Research and Publications in Space Law Workshop
The University of Nebraska College of Law’s Space, Cyber, and Telecom (SCT) Law Program was selected by NASA to establish the Space Law Network (SLN). As part of this program, SCT leadership, Professor and Co-Director Matt Schaefer and Executive Director Elsbeth Magilton hosted the Nebraska Publications in Space Law Workshop in Lincoln, NE on April 6-7, 2019.
Part of the Space Law Network initiative was the creation of this weekend workshop, intended to help students and new scholars focus on publication and scholarly writing in the field of space law. Some travel stipends were provided via the NASA program award and self-funded attendees were also encouraged to register for the workshop.
Over 27 unique institutions were represented over the weekend.
The workshop featured a mixture of sessions detailing the international and domestic foundations of space law, including multiple practice focus areas, while highlighting holes in current policy or scholarship ripe for discussion. The workshop also included working sessions, dedicated to developing topics and outlines, and sessions on legal research and “how-to” publish in a variety of forums.
Our key objective was that every attendee walked away from the weekend with an idea (or two), the beginning of an outline and questions to be considered, and a plan of action for publishing their work in their desired venue. Ultimately we hope to see a notable increase in new scholarship in space law in the coming year.
Following the workshop the Space Law Network hosted the "NASA Space Law Network Writing Competition." Papers were encouraged to discuss a current issue in space law ranging from treaties and foreign space legislation, U.S. space legislation and the intersections of domestic space law and international law, arms control and the law of armed conflict in space, procurement and government contracting, ITAR and export control, contracting and transactional practice, to intellectual property, and/or other areas of law intersecting with space law.

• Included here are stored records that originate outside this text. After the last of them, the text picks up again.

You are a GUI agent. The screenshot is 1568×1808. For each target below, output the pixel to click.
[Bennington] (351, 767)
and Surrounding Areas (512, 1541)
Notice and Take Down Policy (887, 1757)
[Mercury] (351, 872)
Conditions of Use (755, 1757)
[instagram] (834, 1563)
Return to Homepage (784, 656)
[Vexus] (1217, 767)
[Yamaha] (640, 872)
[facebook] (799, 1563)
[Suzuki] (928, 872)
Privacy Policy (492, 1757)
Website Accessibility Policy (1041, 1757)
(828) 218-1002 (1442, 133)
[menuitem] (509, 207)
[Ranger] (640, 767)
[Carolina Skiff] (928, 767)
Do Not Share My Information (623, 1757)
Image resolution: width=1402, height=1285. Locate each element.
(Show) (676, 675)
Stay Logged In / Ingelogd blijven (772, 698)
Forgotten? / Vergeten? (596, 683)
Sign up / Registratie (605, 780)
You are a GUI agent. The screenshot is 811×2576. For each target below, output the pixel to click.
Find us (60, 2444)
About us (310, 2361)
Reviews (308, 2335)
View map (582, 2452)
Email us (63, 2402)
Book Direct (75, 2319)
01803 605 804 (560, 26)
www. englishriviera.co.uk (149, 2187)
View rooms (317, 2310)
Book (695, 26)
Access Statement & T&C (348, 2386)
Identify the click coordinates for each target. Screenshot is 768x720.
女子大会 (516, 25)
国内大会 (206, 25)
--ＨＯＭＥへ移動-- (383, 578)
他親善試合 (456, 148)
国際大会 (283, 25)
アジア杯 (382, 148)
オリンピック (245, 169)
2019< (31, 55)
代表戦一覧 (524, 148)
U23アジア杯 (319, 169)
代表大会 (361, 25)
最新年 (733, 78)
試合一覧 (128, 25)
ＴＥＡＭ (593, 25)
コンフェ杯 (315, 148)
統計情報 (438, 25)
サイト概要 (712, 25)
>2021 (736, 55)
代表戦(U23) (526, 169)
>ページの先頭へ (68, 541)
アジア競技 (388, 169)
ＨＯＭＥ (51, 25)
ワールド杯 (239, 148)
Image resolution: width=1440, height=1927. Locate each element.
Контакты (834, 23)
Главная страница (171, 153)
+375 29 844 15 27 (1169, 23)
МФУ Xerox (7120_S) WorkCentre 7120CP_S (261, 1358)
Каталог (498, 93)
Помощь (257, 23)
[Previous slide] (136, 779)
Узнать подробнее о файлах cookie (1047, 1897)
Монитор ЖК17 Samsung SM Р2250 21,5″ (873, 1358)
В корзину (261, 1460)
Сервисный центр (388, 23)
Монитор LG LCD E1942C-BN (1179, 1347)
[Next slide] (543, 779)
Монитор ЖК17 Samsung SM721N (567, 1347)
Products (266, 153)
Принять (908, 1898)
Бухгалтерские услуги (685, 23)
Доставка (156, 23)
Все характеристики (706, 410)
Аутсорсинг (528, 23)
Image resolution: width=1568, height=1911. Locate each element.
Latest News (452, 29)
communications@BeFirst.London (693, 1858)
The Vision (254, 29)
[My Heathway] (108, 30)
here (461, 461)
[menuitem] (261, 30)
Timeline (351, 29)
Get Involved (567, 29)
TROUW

Unfortunately, none of the papers received met the caliber necessary to take the stage and present at the conference. While no paper was selected for the competition, the group reviewing the submissions appreciated the time the energy taken to write and submit the paper and offered authors who submitted to the competition a travel reimbursement stipend for the conference, allowing them to reimburse your airfare and hotel in DC (three nights) for the conference. This includes the NASA Goddard student visit the day prior to the conference (10/17), a networking reception following the conference (10/18), and the option to extend the return airline ticket return date to accommodate attending the International Astronautical Congress the following week in DC.